Shrinkage verification
The BLUP is shrunk to 92.0% of the raw school residual on average (theoretical reliability at median n_obs = 15: 0.932 — 1.2 pp difference). The high BLUP–raw correlation (r = 0.999) reflects that 79% of schools have the full 15 observations and receive identical shrinkage, so their ranks are preserved. The remaining 21% — schools with fewer pair-subject observations — are shrunk more (λ as low as 0.65 at n_obs = 2), which does change their rank. In practice, small-sample schools with extreme raw residuals are pulled meaningfully toward zero, with rank shifts of up to 43 positions.

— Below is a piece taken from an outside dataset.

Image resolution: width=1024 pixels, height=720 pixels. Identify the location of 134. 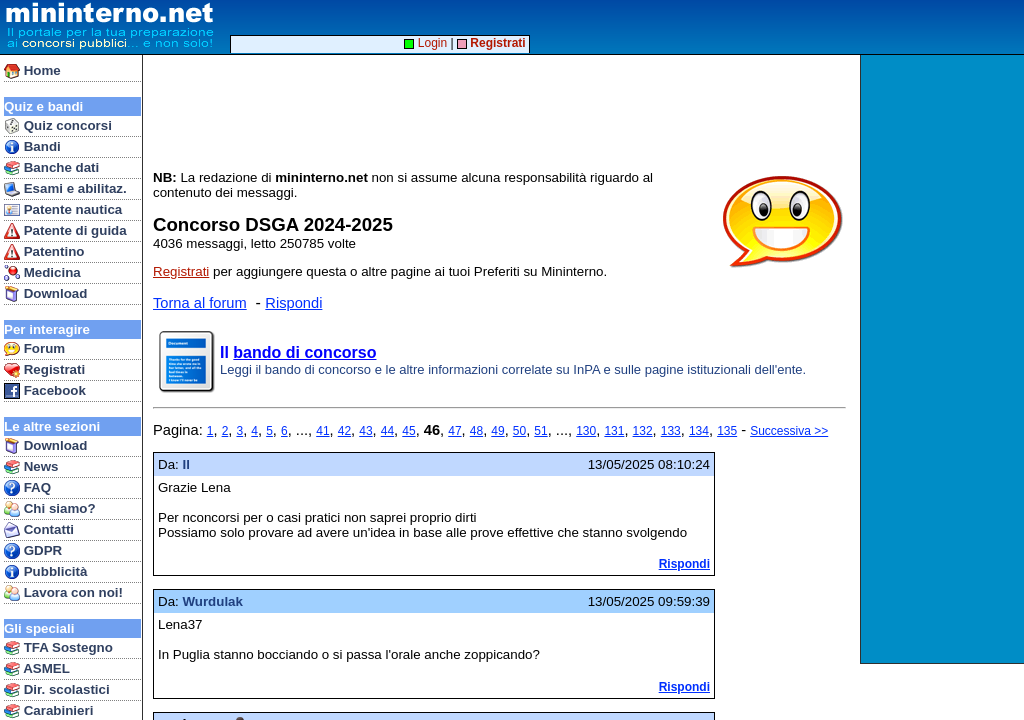 (699, 431). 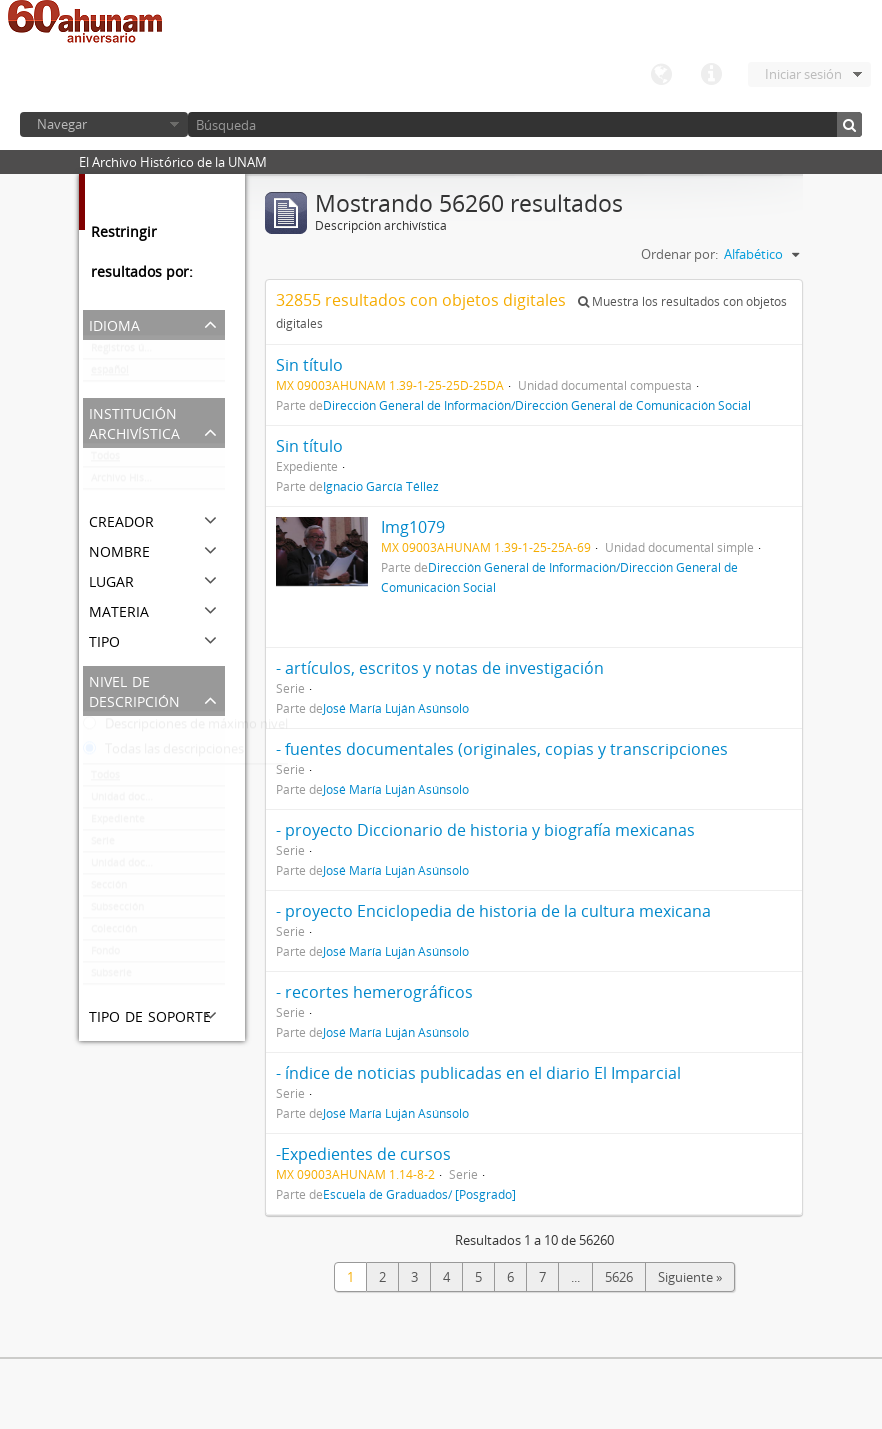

Value-added vs G3 achievement
The x-axis uses a shrunken G3 estimate — each school's mean G3 logit pulled toward the grand mean by an empirical Bayes factor that accounts for the number of observations.
Note also that a zero slope is not a universal requirement of a valid VA model — it is simply what would be expected if the model fully absorbed the G3 baseline. Genuine heterogeneity in VA by G3 level is possible (schools with weaker intakes may genuinely add more relative value), and ceiling effects do further compress measurable G6 gains for the highest-G3 schools. But at r = 0.66 the Mundlak bias dominates.
Interpretation
The G3→G6 progress model is well-calibrated and internally consistent. Simulated outcomes match observed moments, residuals are well-behaved, and shrinkage tracks theory.
Key findings:
- G3 logit explains roughly 55–60% of variance in G6 outcomes (R² by subject). The other 40–45% includes real school VA (48% of total) and residual noise (52%).
- Math is more predictable than Reading or Writing — G3 reading may be a noisier signal, or reading achievement diverges more between cohorts.
- Cross-sectional pairs are as predictive as the true cohort pair when they share the same G6 year. Older G3 baselines lose predictive power (72.7% for 2022 vs 78.5% for the 2022→2025 cohort). This is the expected attenuation from cohort drift.
- Subject-specific VA is zero: schools that add value do so uniformly across Reading, Writing, and Math. A school with high Math VA also has high Reading and Writing VA — so a single school-level VA score summarises all three subjects without loss.
- Reliability at the median school (n_obs = 15 pair-subject observations) is 0.93. Schools with only 2 observations drop to λ = 0.65 and are shrunk to 65% of their raw residual. About 21% of schools have fewer than 15 observations and experience meaningfully stronger shrinkage, with rank shifts of up to 43 positions relative to their raw residual order.